Michel Girardin : La politique d’injection massive de liquidités depuis la grande récession de 2007 – 2008 s’est opérée en deux temps. Durant une première phase, les Banques centrales ont réduit les taux d’intérêt directeurs à zéro, puis, voyant que cette mesure était insuffisante pour doper la croissance, elles ont procédé à des rachats d’actifs, principalement obligataires. Cette prise de contrôle intégrale de la courbe des taux d’intérêt a entraîné une faiblesse marquée de ces derniers dans le but d’inciter les investisseurs à la prise de risque, tant monétaire que sur les actifs financiers. C’est le phénomène du « TINA » (There is No Alternative ») où les investisseurs se lancent dans une quête désespérée du rendement. Faute de la trouver sur les actifs peu risqués que sont les placements monétaires et obligataires, ils vont la chercher sur des « cibles » d’investissement beaucoup plus volatiles, comme les actions, l’immobilier, les obligations à haut rendement ou encore les placements alternatifs, que ce soit les Hedge Funds ou le Private Equity. Dans ce dernier cas, les investisseurs sont même disposés à sacrifier la liquidité de leurs placements sur l’autel du rendement espéré.

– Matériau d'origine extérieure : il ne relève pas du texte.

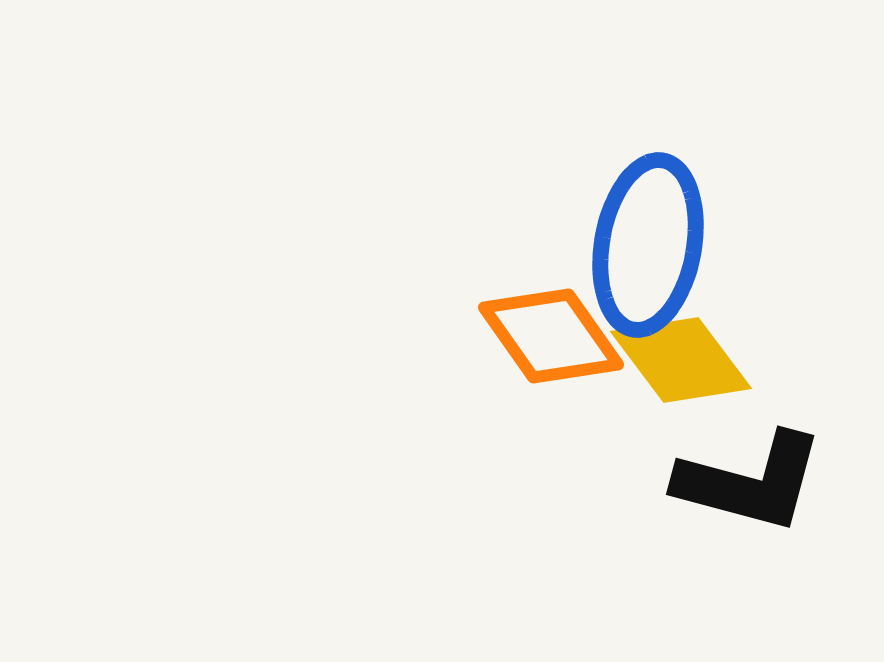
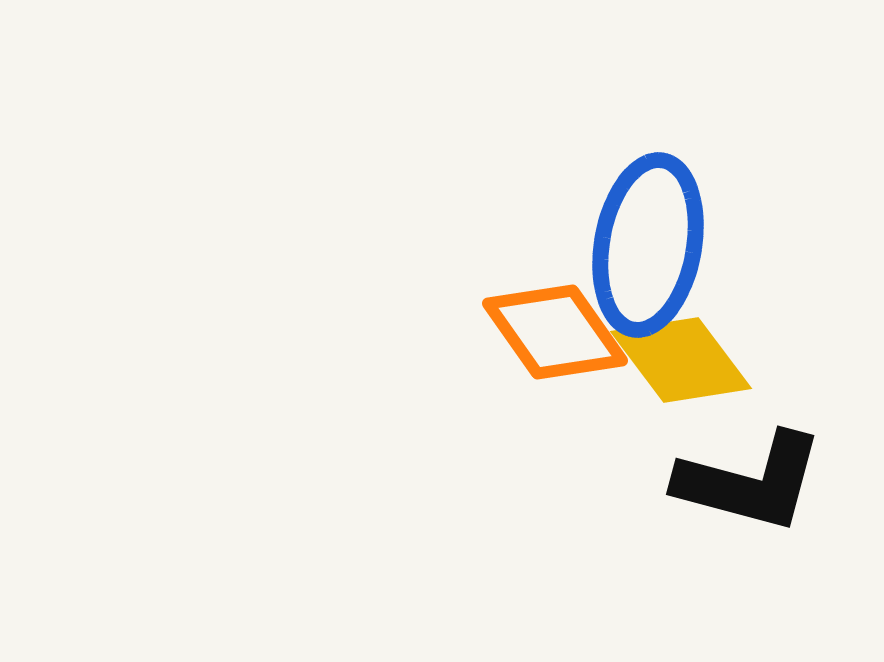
orange diamond: moved 4 px right, 4 px up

2. PdM : D’après vous comment la Banque Centrale Européenne (BCE) pourrait-elle surmonter la « trappe à liquidités » qui paralyse notamment les gouvernements ?
M.G : Il est très difficile pour une Banque centrale de contrer des pressions déflationnistes, telles que celles qui naissent de la trappe à liquidités. La politique monétaire agit de manière asymétrique sur la croissance et les prix. Lorsque la surchauffe menace, il est relativement aisé pour toute Banque Centrale de contrer la menace inflationniste. Il suffit pour ce faire de monter les taux d’intérêt au niveau qu’elle jugera nécessaire pour réduire la demande de crédits par les consommateurs et les entreprises. Dans le cas inverse d’une injection de liquidités visant à doper croissance et inflation, le succès de cette politique « d’argent facile » passe par le bon vouloir des banques commerciales à octroyer davantage de crédits aux entreprises et aux ménages. Lorsque cette situation d’insuffisance de la demande fait suite à un excès d’endettement, comme c’est le cas depuis la Grande Récession de 2007-2008, les banques rechignent à étendre leurs activités de crédit, car leurs bilans souffrent d’un manque de fonds propres, ou d’un excès de crédits non-performants, voire de la combinaison de ces 2 facteurs. A cet égard, le Japon constitue un cas d’école qui illustre parfaitement l’immense difficulté pour la Banque centrale de sortir le pays de la trappe à liquidité. La BCE est confrontée à la menace de « Japonisation » de la zone Euro. Les manuels d’économie sont très clairs sur la question de l’efficacité de la politique monétaire lorsqu’il s’agit de sortir d’une trappe à liquidité : elle est nulle ! La seule manière pour que cette politique soit couronnée de succès est de la lier à la politique budgétaire.
3. PdM : Sur le moyen et le long termes la Banque nationale suisse (BNS) ne court-elle pas des risques si elle continue sa politique actuelle en faveur du cours du Franc ?
M.G : Le bilan de la BNS dépasse aujourd’hui le produit intérieur brut de la Suisse. Sous cet angle, notre Banque Centrale mène la politique monétaire la plus agressive du monde ! En théorie, le bilan d’une banque centrale n’a pas de limite supérieure, tout comme le niveau de fonds propres à son bilan n’a, quant à lui, pas de seuil minimum. En pratique, le bilan d’une banque centrale se doit d’être en ligne avec la taille du marché de référence. Avec ses 630 milliards de francs, pensez-vous qu’il soit justifié que la BNS draine près de 6 fois plus de réserves de change que la Banque centrale américaine ? A long terme, le danger d’une accélération de l’inflation existe, sur fond de création monétaire excessive.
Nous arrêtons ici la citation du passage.